The letter continues by saying that tremendous progress has been made in the area of protection for investors and consumers, that progress must be sustained by extending the supervisory functions of existing regulatory agencies centered into digital currencies. According to the officials, their countries have made giant strides in the implementation of policies that check financial crimes such as money laundering and terrorism financing, however, they were of the opinion that with respect to digital currencies, there is a definite need for coordinated international approach to have an effective policy in place.

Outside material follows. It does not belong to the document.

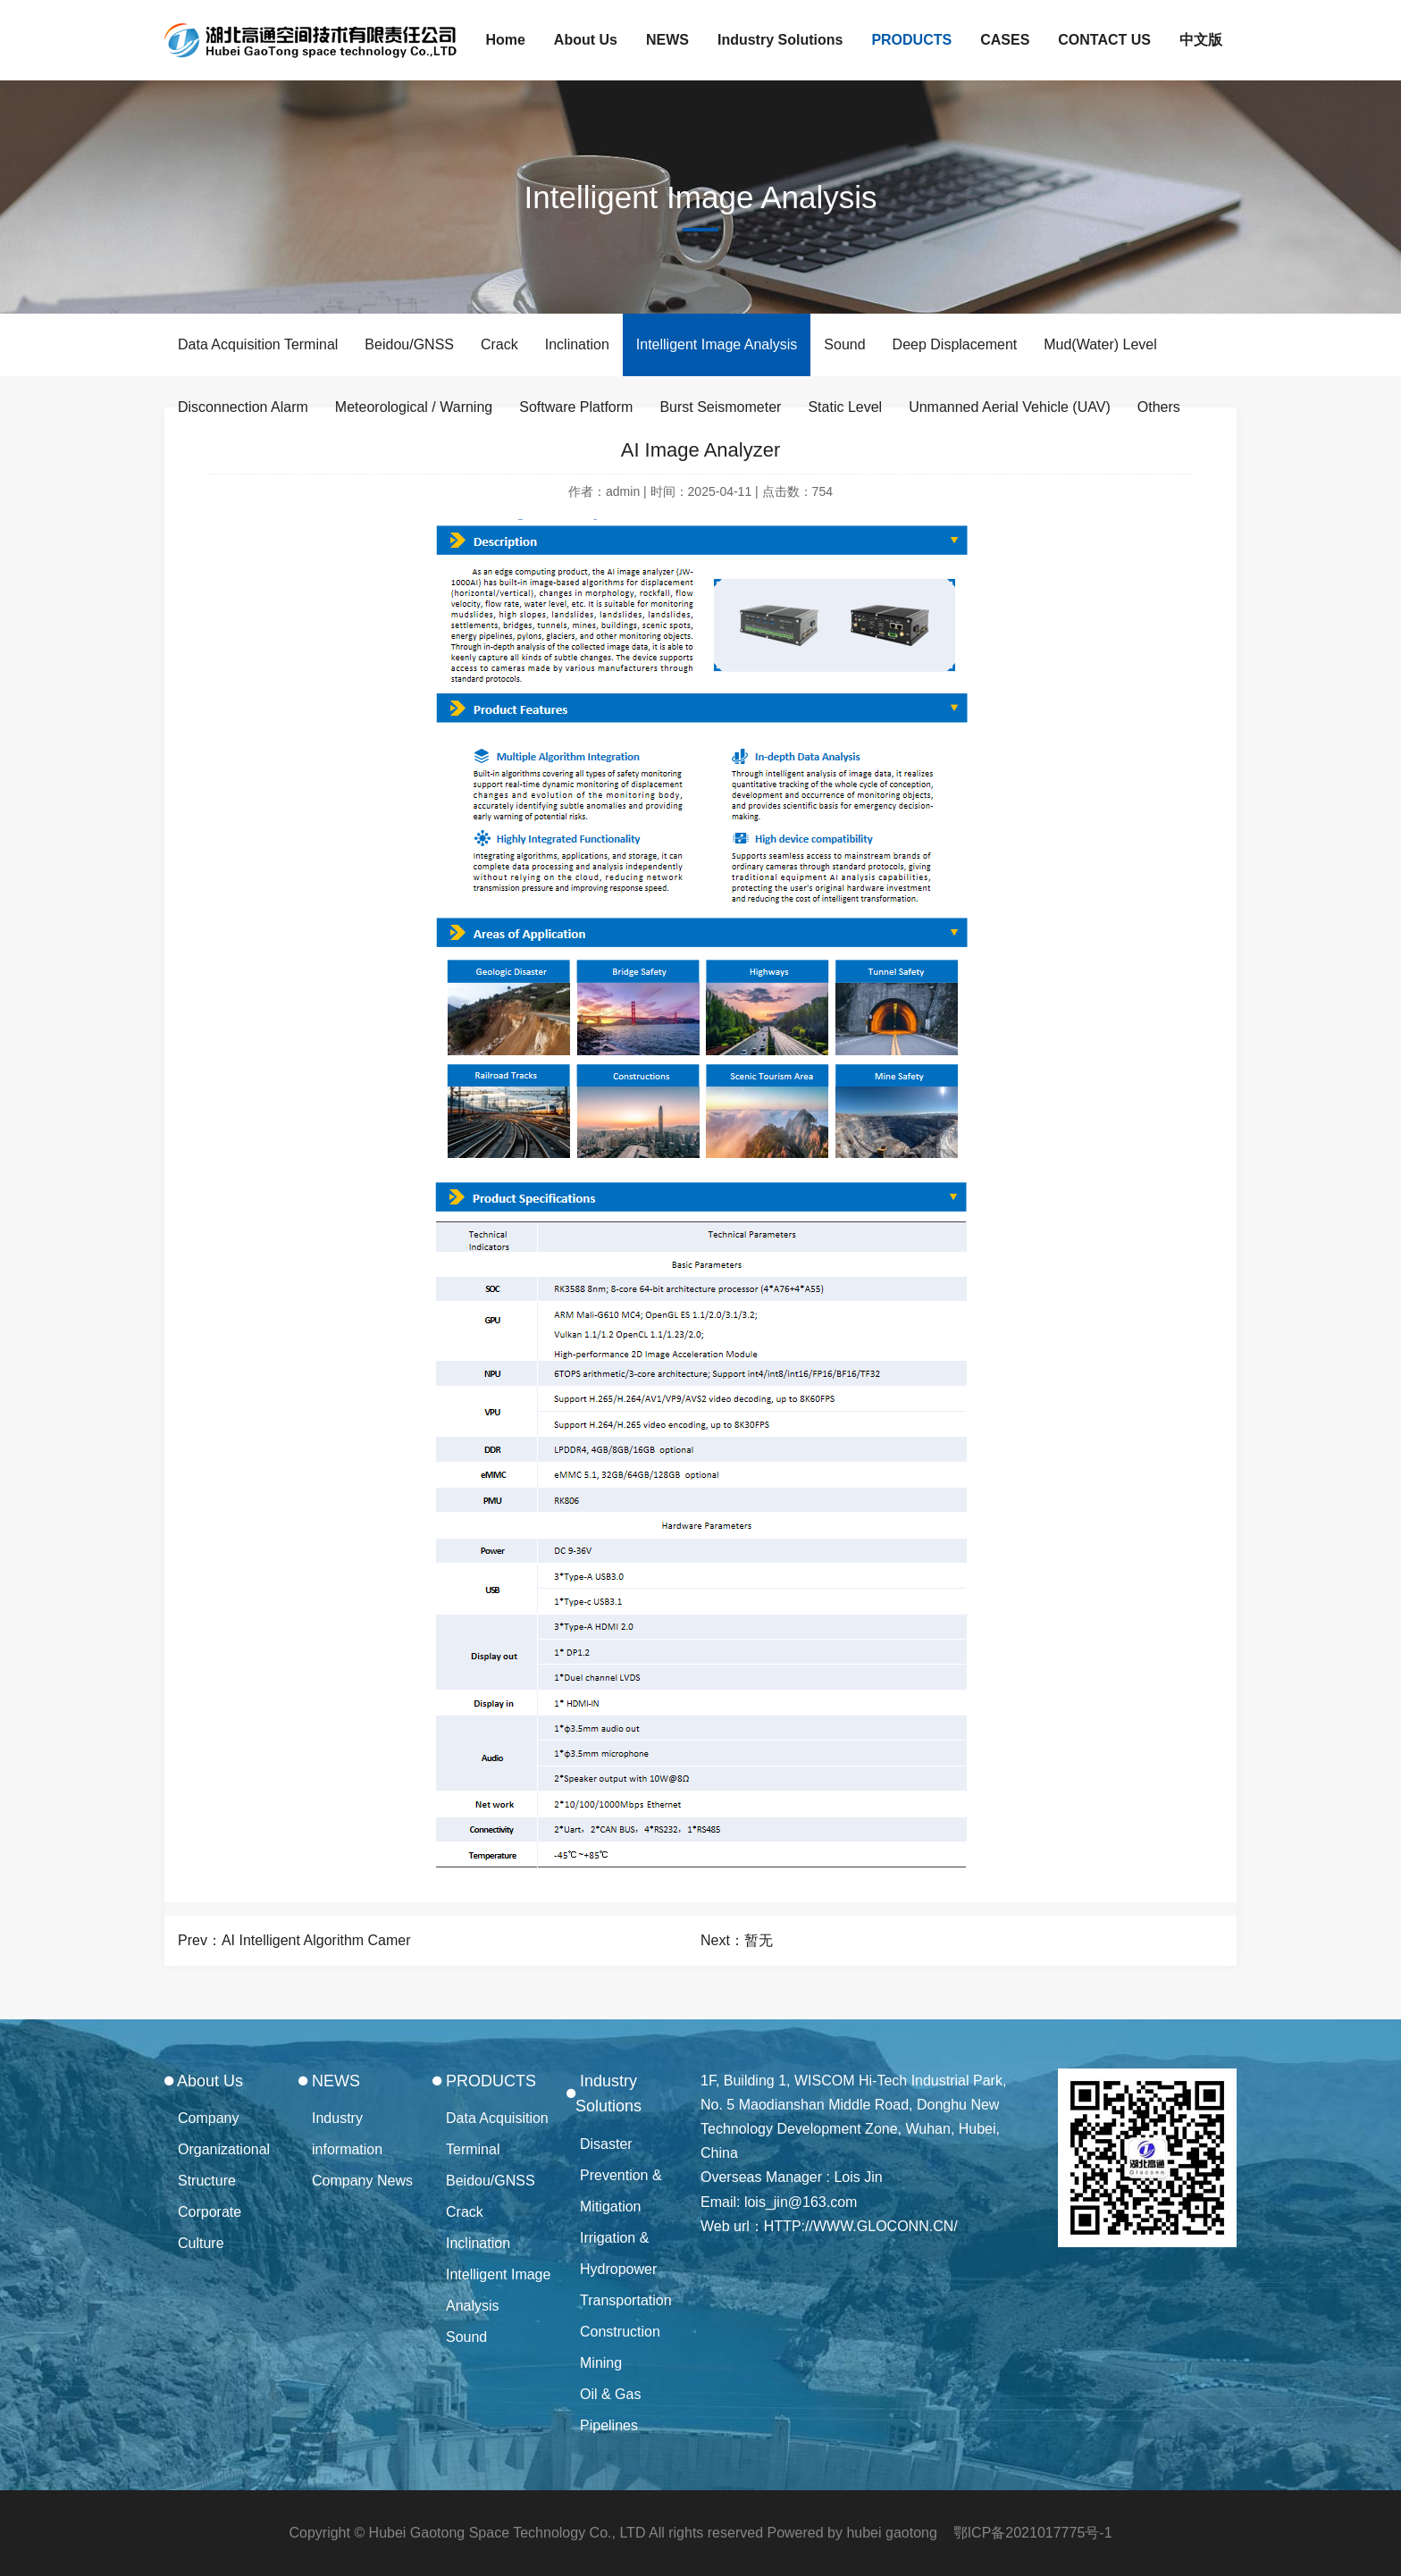 The height and width of the screenshot is (2576, 1401). What do you see at coordinates (576, 407) in the screenshot?
I see `Software Platform` at bounding box center [576, 407].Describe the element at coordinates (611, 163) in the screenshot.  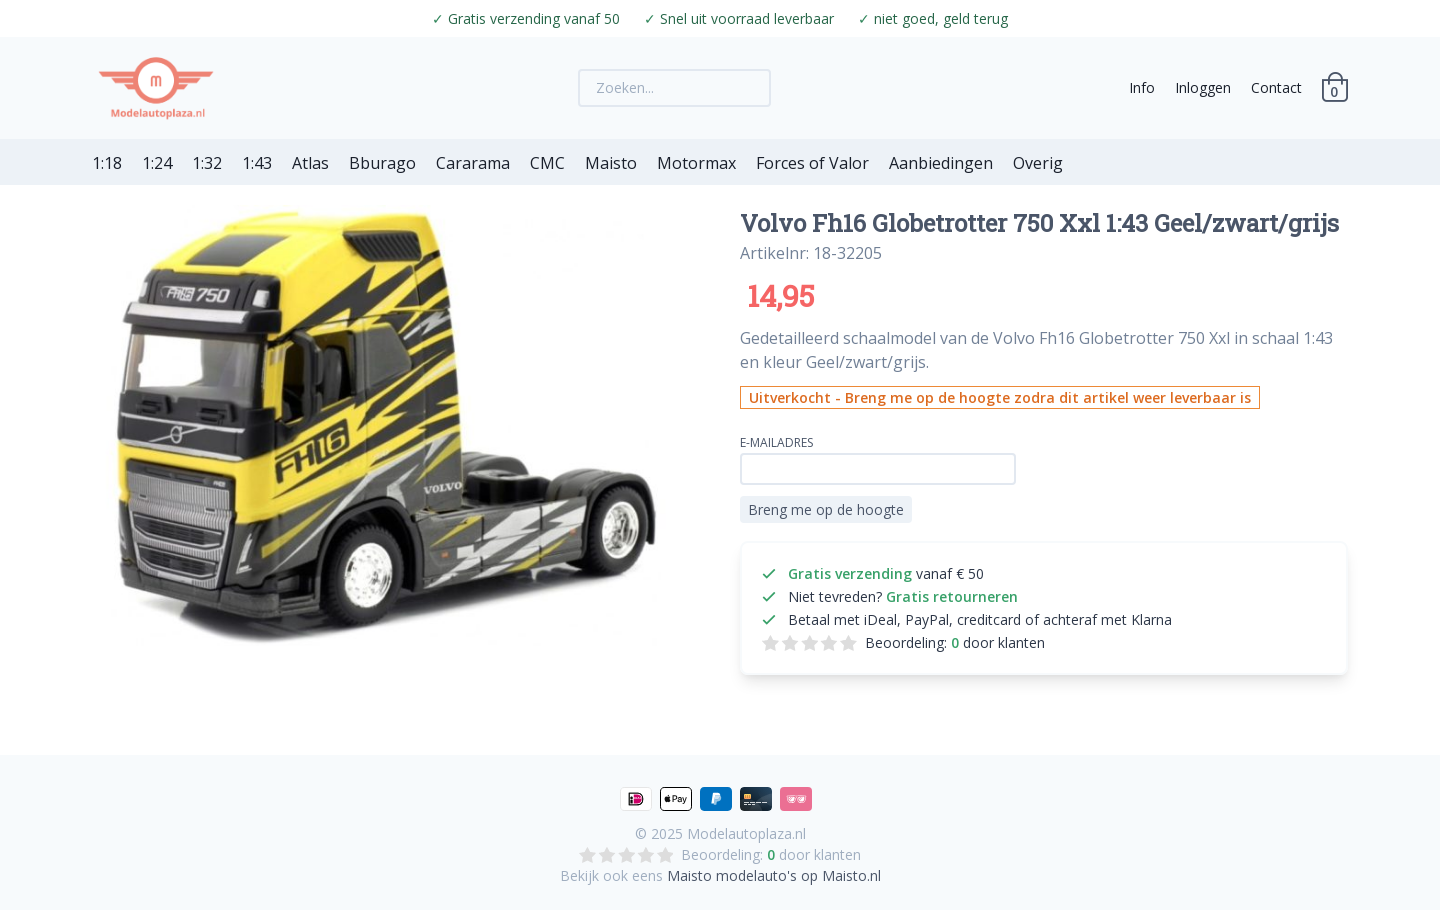
I see `Maisto` at that location.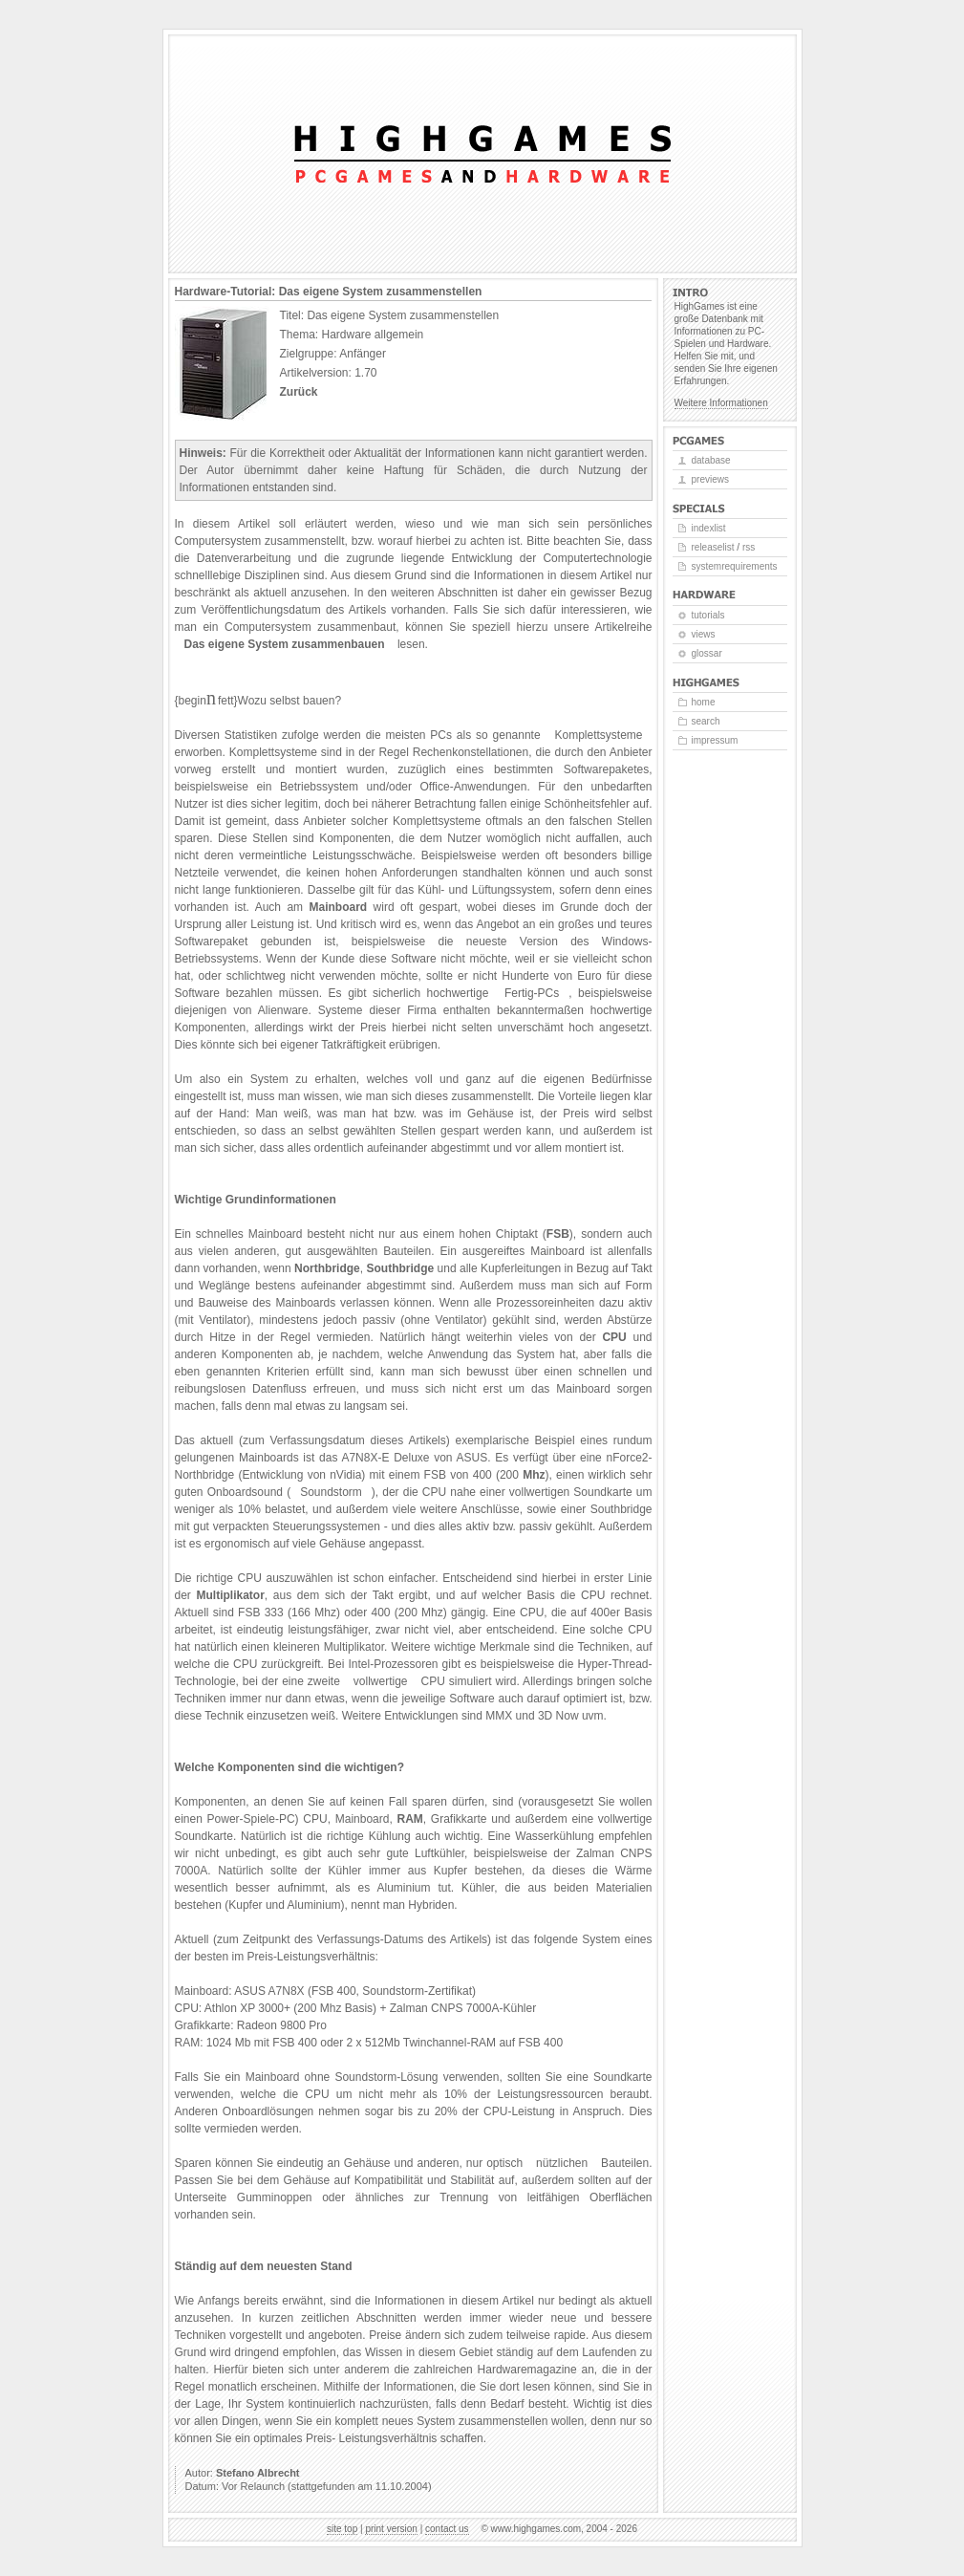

The French finance Minister Le Maire, while speaking to reporters said that the two countries shall be presenting a joint proposal to their G-20 counterparts in the next summit coming up in Argentina in March. He said the presentation was necessary to highlight the risks associated with Bitcoin and other digital currencies as well as proffer regulatory measures that should be adopted to ameliorate the risks.
The letter went further to raise the issue that digital currencies are misrepresented as currencies in the media. This widespread misrepresentation will no doubt be responsible for the largely uninformed or poorly informed investors that invest in the token market.
Responding to the proposal, the German finance ministry said that it makes sense to discuss Bitcoin and its associated risks and the impact that could have on the global economy. The ministry said that the G20 summit would be a good opportunity to raise the existing concern.
There are indications that the proposal is supported by the Italian government and the United Kingdom in the bid to have Bitcoin regulated. The attention Bitcoin has received in the past months raised concerns in Europe even as the digital currency gained more acceptability when the Bitcoin futures was launched by the CBOE and CME. There seemed to have been a consensus among some European countries to push for Bitcoin regulation, a situation which many in the digital currency community see as a move to truncate a technology that could liberate a lot of the world’s population from the bureaucratic stranglehold of the established financial system.